TL;DR: By using Xbee pin sleep, I was able to bring my board power consumption from 100mA-ish to 35mA-ish average by ensuring that the Xbee radio is off most of the time (unfortunately, it doesn't have a mode where you can just have it be send only and wake up the RF radio only when you give it serial data).
I've been using my Mobsendat Board to log my [sleep positions|], and both for fun, and because I'm lazy, I've been using Xbee to send data from the mobsendat to my PC.
I used some Xbee Pro modules because I wanted to get as long a range as possible, and because the data may have to go through my body, which is some kind of RF shield.
First, I tried the Xbee 1 modules, because they were easier to get and a bit easier to program since more people were using them. My mobsendat board was using 33mA and with the Xbee 1 module, would go between 80 and 110mA. This is of course a fair amount of power.
I then upgraded the modules to Xbee 2.5 ZB Pro modules, and that shaved off 10mA or so. It was however clear that I would have to put the modules to sleep to save further.
To do this, I used some of the free pins on the AT mega 328, and wired up:
AT Mega Pin 14 (Digital 8) -> Xbee DTR
AT Mega Pin 16 (Analog 2) <- Xbee RSSI
AT Mega Pin 17 (Analog 3) <- Xbee Assoc
The Xbee was flashed with the latest ZB end device AT firmware with pin sleep (be careful, the default setting of cyclic sleep puts the module to sleep as soon as it's flashed, so even X-Ctu can't re-read its settings without having the module be reset). See my page Xbee Adapter page with reset pin hack.
I left the pullup resistor enabled in the Xbee, so I was able to use simple wires to connect the pins.
Xbee sleep works like this: bringing DTR up puts the module to sleep if it's not in the process of sending/resending data (that's nice, you don't have to worry about waiting for an ACK which you can't read in AT mode before putting the device to sleep, you can just fill its buffer, give it the sleep signal and it'll go to sleep when it's done sending).
This works great: by putting the module to sleep for 95% of the time or so (I transmit every 5 sec), the power use goes back to 33mA for most of the time (with quick peaks to 100mA during send).
Now, for how to deal with sleep more intelligently:
If you have AI/RSSI LEDs and your module is not associated, you can easily see that sleep will not put the module to sleep after sending data until all the retries have failed.

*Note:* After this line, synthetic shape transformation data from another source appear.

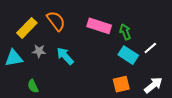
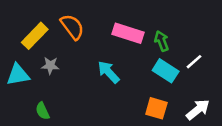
cyan arrow: (65, 56) -> (109, 72), moved
orange square: (121, 84) -> (156, 108), turned 30

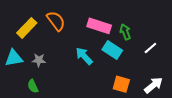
gray star: (50, 66) -> (39, 60), moved
cyan rectangle: (166, 71) -> (112, 50), moved

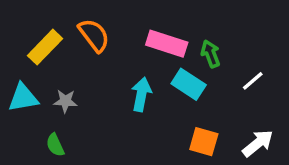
cyan arrow: (84, 56) -> (141, 94), turned 54

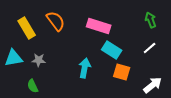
yellow rectangle: (45, 47) -> (27, 28), turned -75
green arrow: (211, 54) -> (151, 20), moved
cyan arrow: (141, 94) -> (85, 68), moved
orange square: (204, 142) -> (122, 72), moved

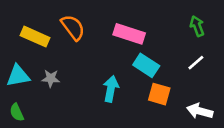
yellow rectangle: (27, 28) -> (35, 37), turned -35
white arrow: (153, 85) -> (200, 111), turned -126
green semicircle: (33, 86) -> (17, 112), moved

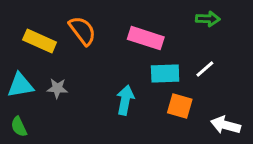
green arrow: (197, 26) -> (208, 19), moved, turned 114
white line: (196, 63) -> (205, 69), moved
cyan rectangle: (146, 65) -> (165, 73), turned -35

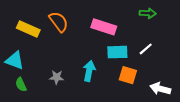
cyan triangle: (20, 85) -> (15, 60), turned 30
gray star: (57, 88) -> (57, 77), moved
green semicircle: (19, 127) -> (21, 85), moved

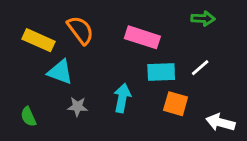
cyan triangle: (15, 60) -> (60, 72), moved

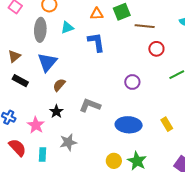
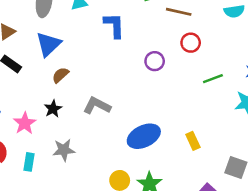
purple circle: (132, 82) -> (155, 61), moved
blue ellipse: (129, 125) -> (144, 136), turned -35

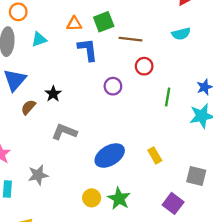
blue L-shape: (114, 25) -> (88, 50), moved
green line: (213, 79) -> (168, 97), turned -54
black star: (53, 109) -> (53, 94), moved

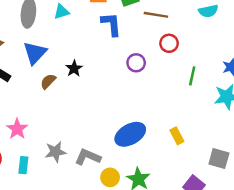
gray L-shape: (64, 132) -> (88, 157), moved

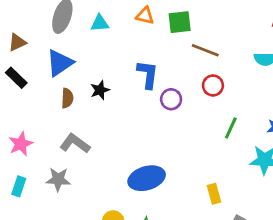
blue L-shape: (111, 24) -> (148, 74), moved
brown semicircle: (48, 81) -> (67, 98), turned 126
yellow rectangle: (177, 136) -> (214, 194), moved
gray L-shape: (88, 157) -> (75, 143), moved

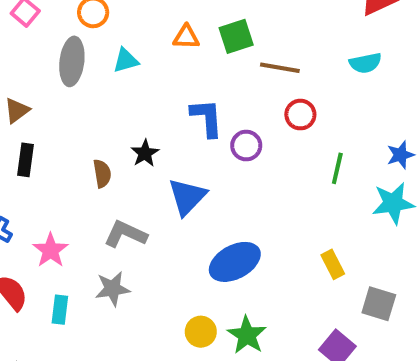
blue triangle: (60, 63) -> (187, 197), moved
black rectangle: (16, 78) -> (26, 160), turned 65

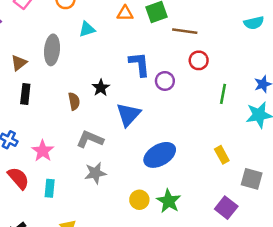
gray ellipse: (72, 61) -> (52, 50), moved
cyan semicircle: (365, 63) -> (254, 23), moved
gray star: (113, 289) -> (95, 173), moved

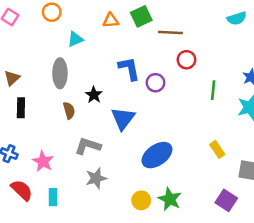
gray ellipse: (52, 50) -> (60, 73), moved

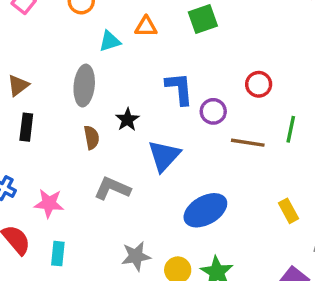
orange triangle: (111, 21) -> (146, 27), moved
brown line: (170, 33) -> (248, 143), moved
pink star: (43, 161) -> (49, 203), turned -30
gray star: (96, 178) -> (136, 256), moved

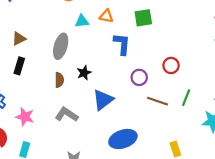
blue L-shape: (179, 89) -> (122, 44), moved

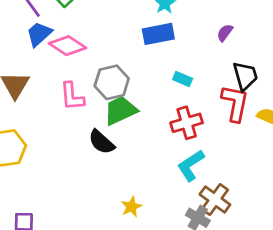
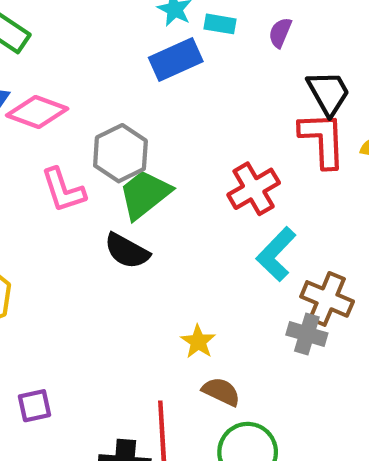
cyan rectangle: (183, 79) -> (220, 24), moved

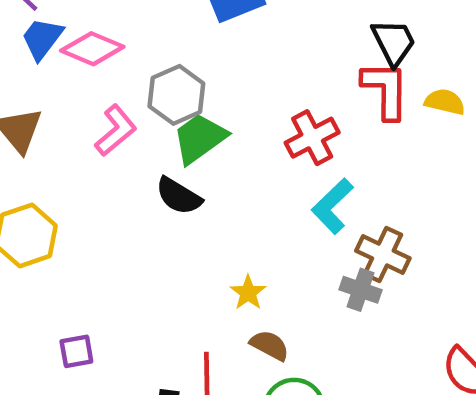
pink L-shape: (63, 190) -> (116, 130), turned -114

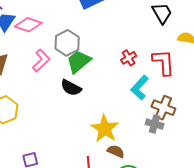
red L-shape: (385, 90) -> (163, 62), moved
red cross: (312, 138) -> (129, 58), size x0.7
yellow star: (248, 293) -> (105, 129), size x1.8

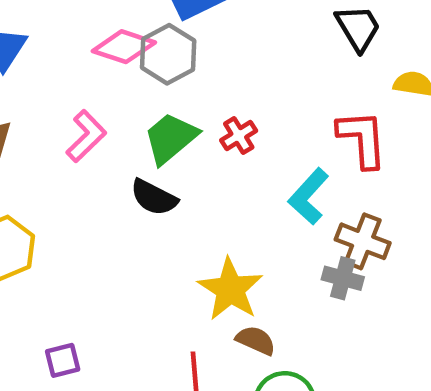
pink diamond: (28, 25) -> (124, 47), moved
gray hexagon: (67, 43) -> (168, 54), moved
red cross: (129, 58) -> (239, 136), moved

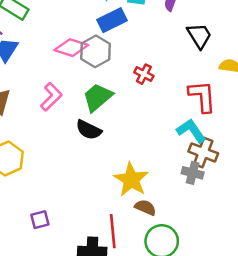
red cross: (239, 136) -> (144, 74), moved, turned -30
cyan L-shape: (309, 196) -> (191, 131), moved, turned 104

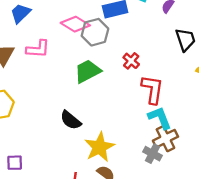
red L-shape: (202, 96) -> (152, 89), moved
pink L-shape: (51, 97) -> (38, 49), moved, turned 35
black semicircle: (89, 130) -> (71, 120), moved
brown cross: (203, 152) -> (165, 139), turned 30

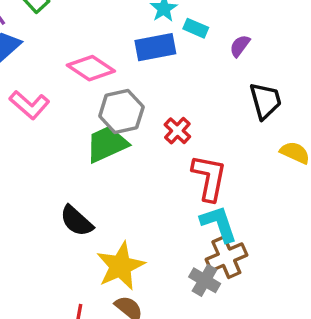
gray hexagon: (95, 32) -> (121, 111), moved
pink L-shape: (38, 49) -> (29, 105), turned 35

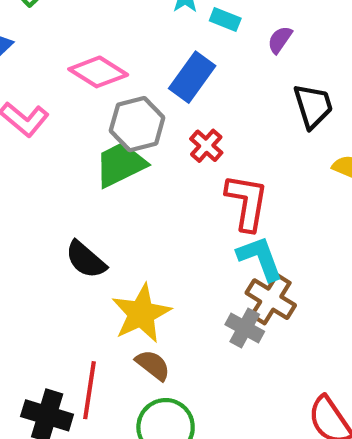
blue rectangle: (155, 47) -> (192, 77), moved, turned -42
brown cross: (226, 257) -> (271, 299), turned -33

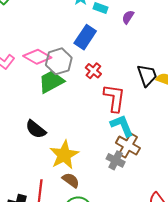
pink diamond: (98, 72) -> (37, 57), moved
black trapezoid: (313, 106) -> (147, 75), moved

In my case, I wired the RSSI and Assoc outputs to my arduino inputs so that I could read the analog values. If you're sending data from an end device, you can read RSSI as a poor's man ack value by keeping track of last time it was high (defined as between 32 and 1024 on my system since it a signal strength value and anything below 32 has been noise in my experience). What this means is that by reading RSSI multiple loop cycles in a row, I can detect when I'm not receiving any data (and therefore missing acks) and not put the module to sleep at all with the hope that it will "reconnect" on its own.
One might thing that you can read the Assoc value to guess whether AI=0 (associated) or not. Note that the LED actually shows solid when not associated and will blink when associated, so it's not as easy as just getting an on/off value. To deal with this one, I actually read the LED output value multiple times, average it, and if it's flashing, I'll get less than 800 avg (out of 1024).
Now, this is where it gets more counter intuitive: AI (association) unfortunately does not go back to unassociated when I remove the router or coordinator in my network. What this means is that I can't detect if my module can't talk to the network by using AI (only getting ACK return values can really tell me that, and I'd have to switch to API mode for that). But, there is a trick: if the module is waiting for ACKs, it will not go to sleep, and AI will normally flash. When that happens, I will read Assoc analog values that are less than 800 and by averaging a few, I can tell that the LED is flashing and therefore that the module isn't going to sleep.
This is what my data looks like when I have RF issues:
It shows rssi dropping to 0 with DC:5 (down count due to RSSI being 0), and assoc average having dropped from 844 to 337 (we don't see instant low assoc values since they were not transmitted outside of the truncated line).
Next step is lowering down the Mobsendat power base consumption from 33mA to 12mA by simply disabling two of its status LEDs.